ATLANTA (WXIA) -- On Thursday, with rifles and side arms loaded and drawn, the Johns Creek SWAT team moved in ready to encounter a gunman, who'd already shot three people.
Instead they found a babysitter with a child.
Only the calm restraint of the police prevented the potential for a deadly accident.
"You had 30 or more SWAT personnel on the way," said a furious Johns Creek Mayor Mike Bodker. "I mean this is a very, very serious incident someone could have gotten hurt. Thank God, no one did."
Police eventually determined that they had been the victims of a "swatter," someone who calls 911 from a real number with a bogus emergency.
Call spoofing may start with a phone, but it ends with a server. That's why the swatters are so hard to trace. They can hide in a trillion gigabytes of zeros and ones in servers in America or abroad.
The tech is simple. Chances are your kids have used it for fun. But in the wrong hands, it is truly dangerous. Ironically, it is technology that police know very well. Because they use it.
"If they want to contact a suspect, they would put maybe a family member's phone number in the caller ID just to get them to answer the telephone," said cyber security expert Greg Evans. "So that same technology can be used for both good and bad." Evans is a computer hacker turned internet security consultant who says using a familiar or legit number adds weight to the prank call.
"It's scary how it works because you trust what your caller id says."

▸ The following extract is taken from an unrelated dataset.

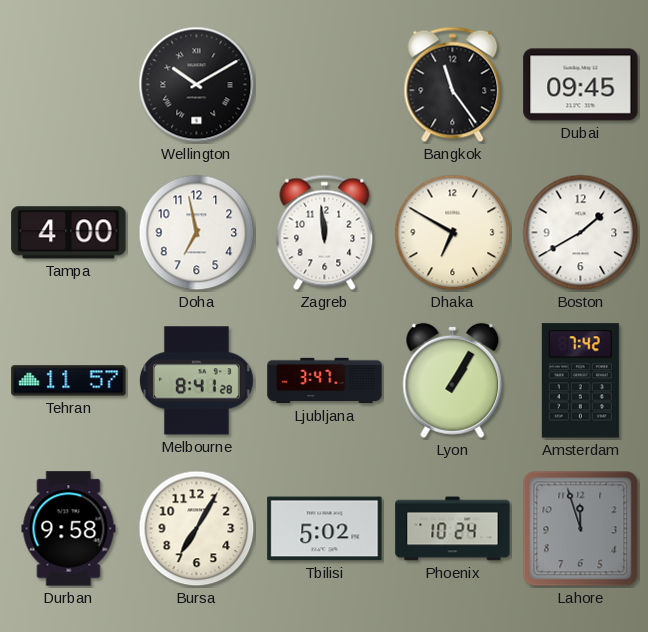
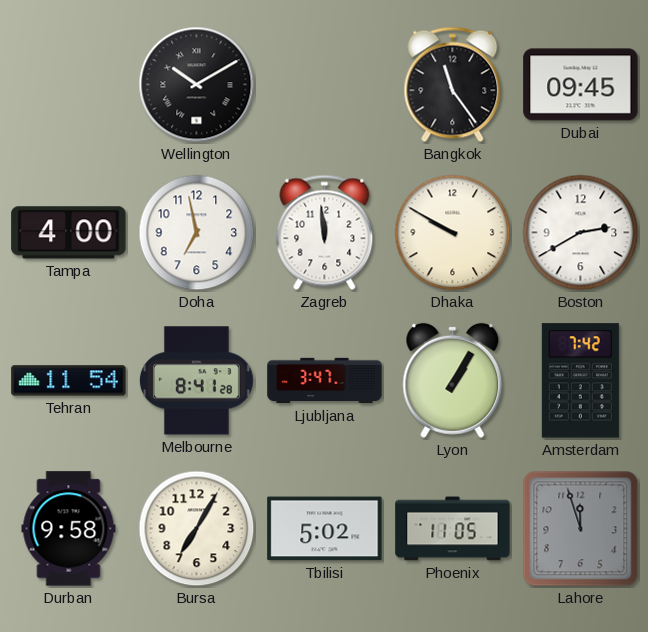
Dhaka: 6:50 -> 9:50
Boston: 1:40 -> 2:40
Tehran: 11:57 -> 11:54
Phoenix: 10:24 -> 11:05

To prove how easy it is, Evans used his software to call my phone with my mother's number, which was displayed with her name on my phone's screen when the call came in.

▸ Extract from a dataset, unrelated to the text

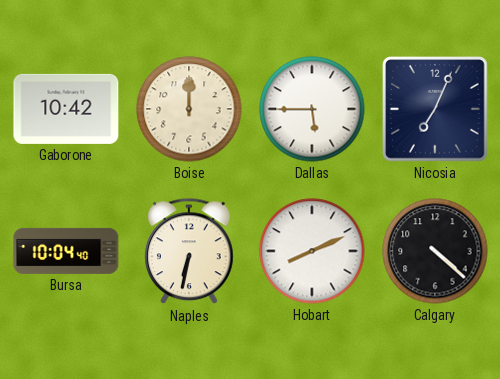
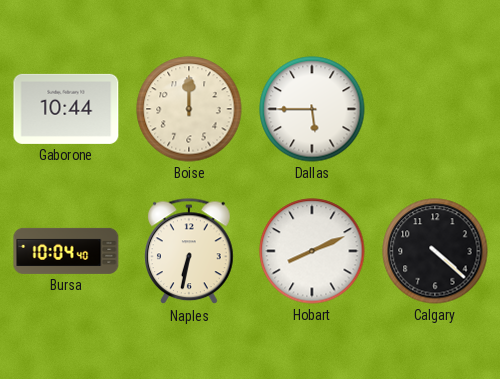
Gaborone: 10:42 -> 10:44
Nicosia: 7:04 -> none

It's the same technology that sent shock waves through the British media, after reporters there allegedly hacked the phones of everyone from politicians and royals to at least one murdered child.
"And it will put them directly into your voicemail," said Evans. "And they can listen to all your messages. That's exactly what they were doing in Britain; they were checking everybody including the king's, the queen's, and the princes' voicemails."
Evans stresses that people need to use and guard their voicemail passwords. And he has a word of warning for anyone thinking of trying swatting: Don't.
While it's hard to catch the people who do it, it's not at all impossible.